NeurodataWithoutBorders / nwb-schema

Data format specification schema for the NWB neurophysiology data format
http://nwb-schema.readthedocs.io
Other
52 stars 16 forks source link

Storing motion correction displacements efficiently #228

Open bendichter opened 5 years ago

bendichter commented 5 years ago

I am helping the Losonczy Lab convert their calcium imaging data and I am having trouble with storing motion corrected images. Their software, SIMA, never actually stores the motion corrected images, but instead stores the displacements and computes the corrected images on the fly:

https://github.com/losonczylab/sima/blob/4bc7de8f5d3e520faa92d677fb8fb57515b3d2d2/sima/sequence.py#L1068-L1088

I actually think this is a better approach, because it takes up much less space. The displacement array is very sparse, and when it does have values they are ints and are repeated, so gzip will be very effective. As shown above, the code to apply this alignment is simple and we can make it even simpler by requiring the shape of the displacement array to be the same shape as the data array. NWB does have the ability to store this data in ophys.CorrectedImageStack.xy_translation, however this object also requires the original ImageSeries (which I suppose can be linked) and the corrected ImageSeries (which cannot). This is a huge data overhead that it seems silly to require. It would necessitate doubling the size of data just to communicate how frames are shifted.

Here is how I recommend we fix this in a minimal, non-breaking way:

bendichter commented 5 years ago

@ageorgou

ageorgou commented 5 years ago

Hi @bendichter. Did you mean to tag me? I've no connection to the Losonczy Lab, I'm afraid! (that said, your solution seems reasonable...)

bendichter commented 5 years ago

@ageorgou Yes I did, you work with Ca imaging, right? Do you have the same issue? I was hoping to see if this would work across multiple labs. How do you store motion correction data?

ageorgou commented 5 years ago

The lab I'm working with have some imaging data, but we don't do motion correction as far as I'm aware. I'll ask around and report back if I'm forgetting something.

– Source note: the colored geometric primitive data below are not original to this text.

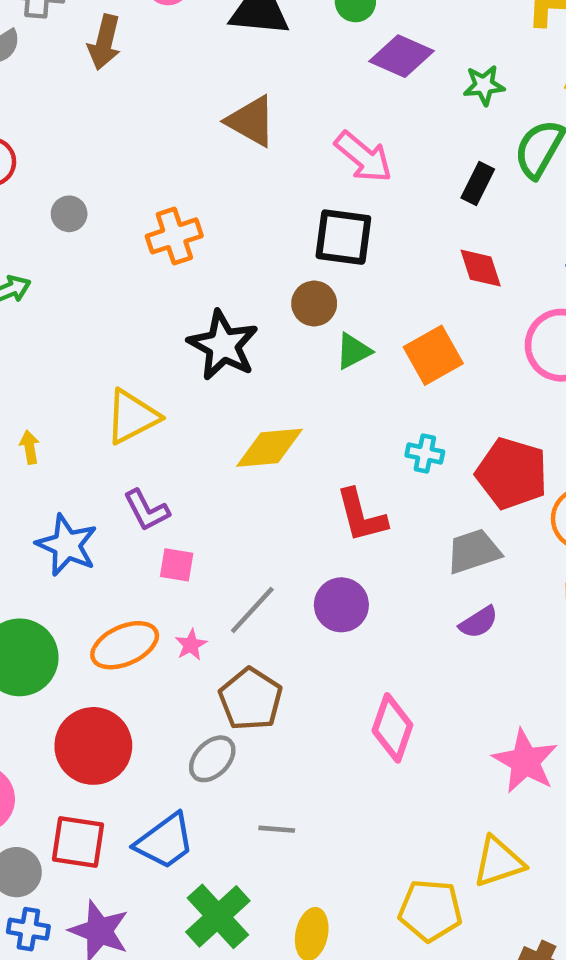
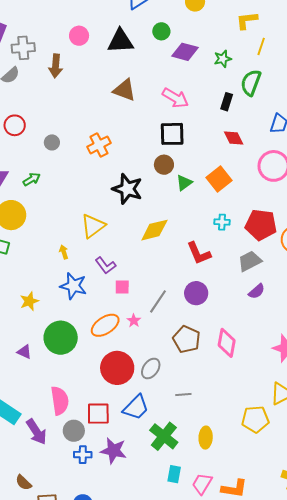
yellow arrow: (30, 447) -> (64, 252), moved
brown pentagon: (251, 699) -> (186, 339), moved
red circle: (93, 746) -> (117, 368), moved

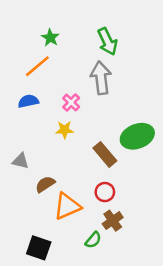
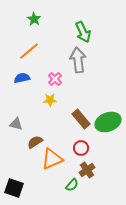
green star: (50, 38) -> (34, 19), moved
green ellipse: (137, 136) -> (108, 122), moved
black square: (39, 248) -> (14, 188), moved

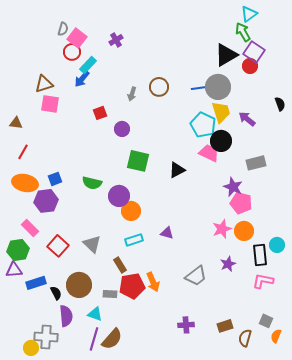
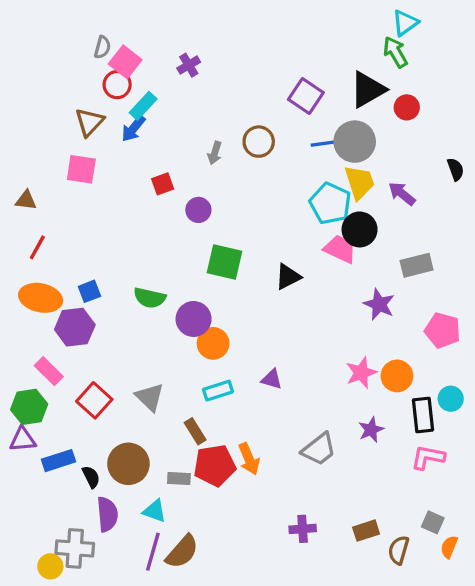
purple square: (254, 52) -> (306, 96), moved
brown triangle: (44, 84) -> (89, 122), moved, turned -30
pink pentagon: (241, 203) -> (443, 330), moved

EDIT: Motion correction is currently handled by the capturing software, so we don't do or record any processing - sorry I can't offer any input but thanks for asking!

oruebel commented 5 years ago

@nclack can you have a look at this proposed schema change. If I remember correctly ScanImage was also dealing with this (or maybe I'm wrong).

bendichter commented 5 years ago

@ageorgou

EDIT: Motion correction is currently handled by the capturing software, so we don't do or record any processing - sorry I can't offer any input but thanks for asking!

That is useful input :-)

So where are we on this? Can we make this field optional? It's currently a roadblock for one of my datasets

bendichter commented 5 years ago

@nicain, I believe you are also dealing with this issue?

nicain commented 5 years ago

Yes; I am having two problems:

1) We publish neither the "original" nor the "corrected" ImageSeries. This is because the size of the resulting file would be far too much for us to serve practically. Instead, we serve these data separately via S3. Because of this, my request would be that "original" and "corrected" be optional.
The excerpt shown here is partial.